Show each line of the data below in which "Australia" occurs.

--------

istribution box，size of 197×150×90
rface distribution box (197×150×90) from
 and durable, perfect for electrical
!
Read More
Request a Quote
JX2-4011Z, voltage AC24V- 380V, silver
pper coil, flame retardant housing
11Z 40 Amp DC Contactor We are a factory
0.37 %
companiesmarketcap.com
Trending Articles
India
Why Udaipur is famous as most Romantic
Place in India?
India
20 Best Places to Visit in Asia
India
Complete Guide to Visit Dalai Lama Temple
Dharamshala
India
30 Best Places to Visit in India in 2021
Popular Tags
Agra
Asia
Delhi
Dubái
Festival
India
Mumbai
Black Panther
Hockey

--------

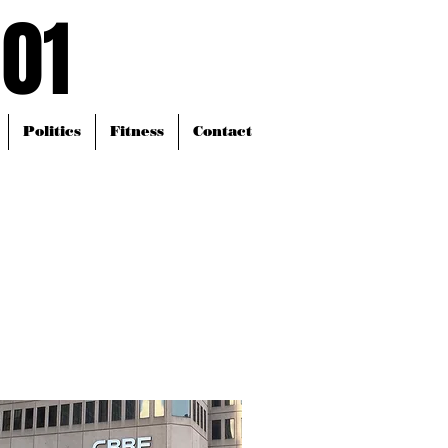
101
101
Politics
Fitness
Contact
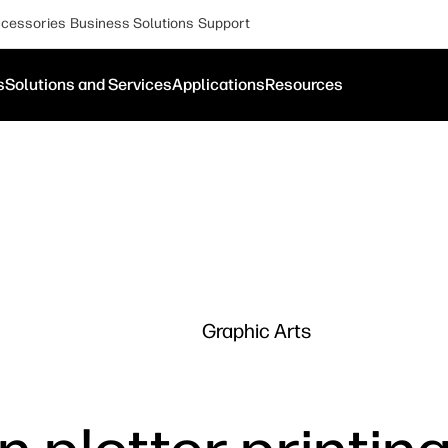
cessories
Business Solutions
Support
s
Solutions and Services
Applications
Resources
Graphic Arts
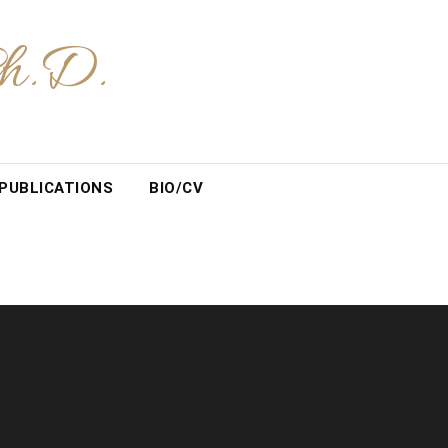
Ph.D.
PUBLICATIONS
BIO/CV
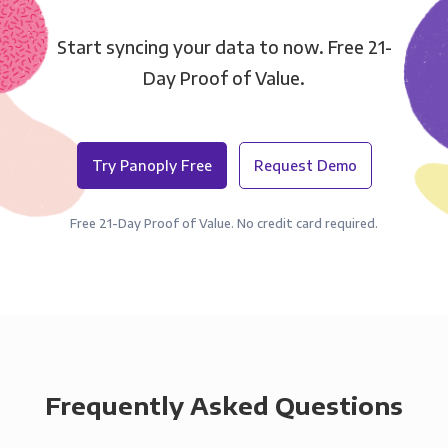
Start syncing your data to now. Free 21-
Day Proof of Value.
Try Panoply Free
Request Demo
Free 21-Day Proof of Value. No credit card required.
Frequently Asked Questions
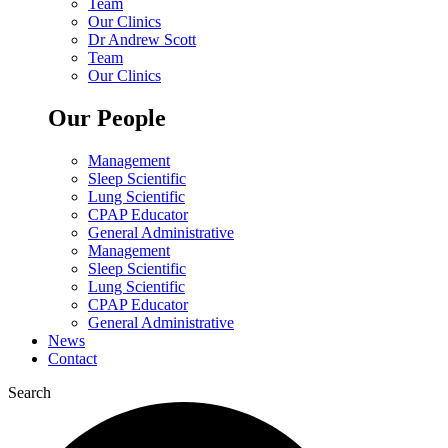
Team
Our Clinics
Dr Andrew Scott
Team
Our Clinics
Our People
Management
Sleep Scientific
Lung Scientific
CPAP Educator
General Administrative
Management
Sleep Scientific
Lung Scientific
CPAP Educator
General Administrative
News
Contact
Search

--------

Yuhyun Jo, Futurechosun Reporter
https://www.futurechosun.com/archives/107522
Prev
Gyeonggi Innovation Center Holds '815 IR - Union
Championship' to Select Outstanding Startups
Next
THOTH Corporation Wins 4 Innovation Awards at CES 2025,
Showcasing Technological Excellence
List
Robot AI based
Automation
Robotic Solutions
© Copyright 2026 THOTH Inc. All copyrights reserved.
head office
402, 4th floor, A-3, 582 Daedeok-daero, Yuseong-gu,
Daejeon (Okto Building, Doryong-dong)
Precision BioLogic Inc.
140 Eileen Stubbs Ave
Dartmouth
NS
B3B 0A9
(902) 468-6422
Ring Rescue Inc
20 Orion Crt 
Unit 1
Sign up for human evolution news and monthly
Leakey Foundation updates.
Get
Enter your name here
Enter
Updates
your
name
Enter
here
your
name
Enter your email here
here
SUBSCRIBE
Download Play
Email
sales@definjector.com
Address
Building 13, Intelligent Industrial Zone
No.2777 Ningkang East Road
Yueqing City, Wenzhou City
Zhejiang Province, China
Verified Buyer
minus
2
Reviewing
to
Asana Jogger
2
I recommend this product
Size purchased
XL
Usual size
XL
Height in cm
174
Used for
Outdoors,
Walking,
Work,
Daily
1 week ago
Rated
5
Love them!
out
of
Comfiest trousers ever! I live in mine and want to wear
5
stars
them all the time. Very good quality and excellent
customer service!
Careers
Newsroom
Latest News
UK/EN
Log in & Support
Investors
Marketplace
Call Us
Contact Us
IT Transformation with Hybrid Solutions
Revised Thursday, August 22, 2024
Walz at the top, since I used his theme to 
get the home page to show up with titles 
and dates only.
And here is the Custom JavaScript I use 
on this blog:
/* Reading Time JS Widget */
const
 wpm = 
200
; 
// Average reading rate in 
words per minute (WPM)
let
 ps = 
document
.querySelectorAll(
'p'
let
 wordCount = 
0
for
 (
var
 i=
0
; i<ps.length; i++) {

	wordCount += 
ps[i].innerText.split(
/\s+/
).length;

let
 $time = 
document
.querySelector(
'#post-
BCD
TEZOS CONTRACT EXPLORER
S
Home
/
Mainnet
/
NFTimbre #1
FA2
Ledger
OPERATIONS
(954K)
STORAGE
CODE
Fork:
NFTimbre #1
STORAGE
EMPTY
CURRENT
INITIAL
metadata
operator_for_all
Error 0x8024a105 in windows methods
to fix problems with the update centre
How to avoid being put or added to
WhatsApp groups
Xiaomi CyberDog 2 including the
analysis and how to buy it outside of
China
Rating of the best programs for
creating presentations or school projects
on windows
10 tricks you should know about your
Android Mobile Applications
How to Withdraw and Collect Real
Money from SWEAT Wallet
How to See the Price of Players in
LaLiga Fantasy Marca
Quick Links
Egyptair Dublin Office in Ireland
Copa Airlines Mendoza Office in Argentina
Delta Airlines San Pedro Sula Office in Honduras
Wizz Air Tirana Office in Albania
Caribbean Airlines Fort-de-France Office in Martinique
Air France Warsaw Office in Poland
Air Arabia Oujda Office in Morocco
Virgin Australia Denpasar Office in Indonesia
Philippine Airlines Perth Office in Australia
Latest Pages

--------

- _RESULT FOR THIS EXERCISE_
Virgin Australia Denpasar Office in Indonesia
Philippine Airlines Perth Office in Australia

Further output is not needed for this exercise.